Secundino Hernández: Paso

Secundino Hernández: Paso to Sat 6 May 2017
 

Secundino Hernández’s second solo exhibition at Victoria Miro takes place across gallery locations at Wharf Road and Mayfair and features works made especially for the galleries, including abstract paintings and a new series of figurative works. New large-scale abstract paintings are on display at Wharf Road.

Victoria Miro Secundino Hernandez 1

Victoria Miro Secundino Hernandez 2

Victoria Miro Secundino Hernandez 3

Victoria Miro Secundino Hernandez 4

Victoria Miro Secundino Hernandez 5

Meaning ‘step’, the exhibition title, Paso, refers to a series of movements through abstraction and figuration. In a new body of works on display at Victoria Miro Mayfair, figurative forms are conjured from a dynamic interplay of lines and marks. Hernández thinks of these works as “invented portraits” – modelled not on specific individuals but analytical of techniques, such as chiaroscuro, used to delineate and describe a figure in space. For the artist, the process of “making and unmaking” these works speaks metaphorically of how identity is forged over time: “We are all constructed from these broken moments. We continue, we fall, and we continue again.”

At Wharf Road, Hernández shows abstract paintings that continue his investigation into gesture and form while extending the innovative techniques of accumulation and removal for which he has become widely known.
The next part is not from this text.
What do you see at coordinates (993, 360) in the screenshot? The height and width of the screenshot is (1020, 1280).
Dramatic contrasts of colour and scale inform displays in the ground and first floor galleries. In the ground floor gallery, a series of large-scale gestural canvases based around the primary colours, red, yellow and blue, find their apparent opposite in a monochrome ‘palette’ work. In contrast, the first floor gallery features ostensibly monochrome paintings, energised through linear dynamism and derived in part from a process of removing paint with a pressure washer. Almost archaeological in nature, this method involves the artist erasing pigment to expose the canvas beneath. The resulting ‘wash’ paintings have a dramatic, exploratory quality and openly display the triumphs and struggles of the artist’s practice.
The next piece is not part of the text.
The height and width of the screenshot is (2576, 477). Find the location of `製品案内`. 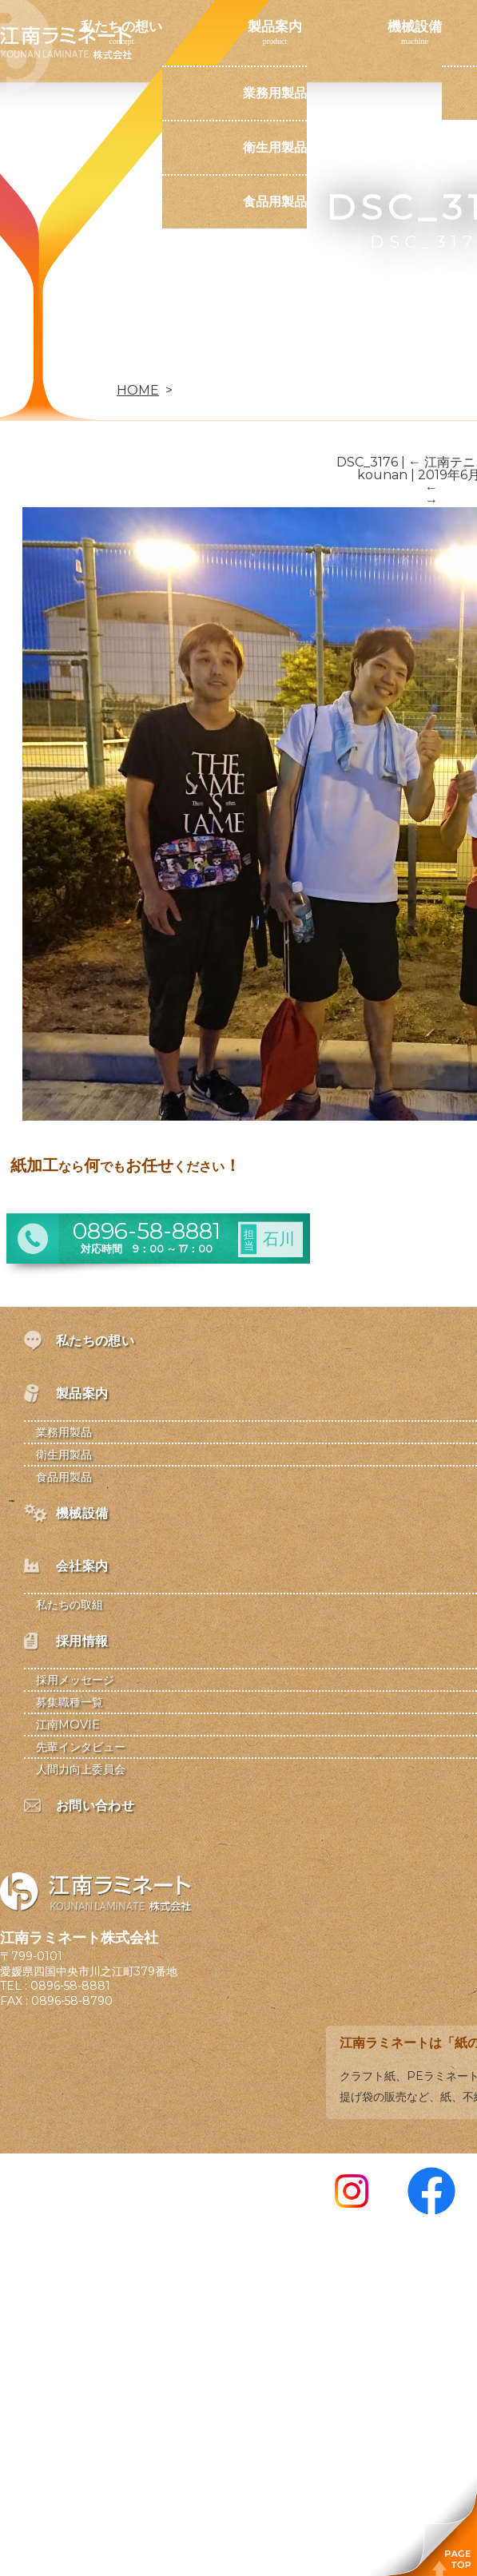

製品案内 is located at coordinates (275, 26).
Discussing the tension between calculation and spontaneity in these works, Hernández says: “When the works succeed I don’t see geometric shapes any more. I see a dance between pictorial languages and a balance between something which is very much under control and something else which is accidental.” They find their opposite in a monumental, richly coloured painting, the largest example of a Hernández ‘palette’ work to date. Created through a highly visceral accumulation of pigment, the palette works, which the artist refers to as being “like a diary of everyday life in the studio”, are like extended versions of the functional artist’s palette, expanded in scale and through the duration of their making.
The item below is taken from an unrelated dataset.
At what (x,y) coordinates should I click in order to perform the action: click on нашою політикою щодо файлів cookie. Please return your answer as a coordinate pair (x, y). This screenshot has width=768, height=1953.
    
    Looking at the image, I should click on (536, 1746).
Together, the works in the exhibition reveal an extended consideration of process and image, and the expanded scope of the artist’s pictorial language.

Born in 1975 in Madrid, where he currently lives and works, Hernández has held recent solo exhibitions at institutions including the Yuz Museum, Shanghai (2015) and Maison Louis Carré, Bazoches-sur-Guyonne, France (2014). His work is in numerous institutional and private collections including National Museum of Wales, Cardiff, UK; Auckland Art Gallery, New Zealand; The Rubell Family Collection, Miami, USA; Museo Municipal de Madrid, Spain; Kunstdepot Göschenen, Switzerland; and the Art Gallery of Ontario, Canada.

An accompanying catalogue, published by Victoria Miro, will include an essay by Oliver Basciano and a conversation between the artist and Martin Coomer.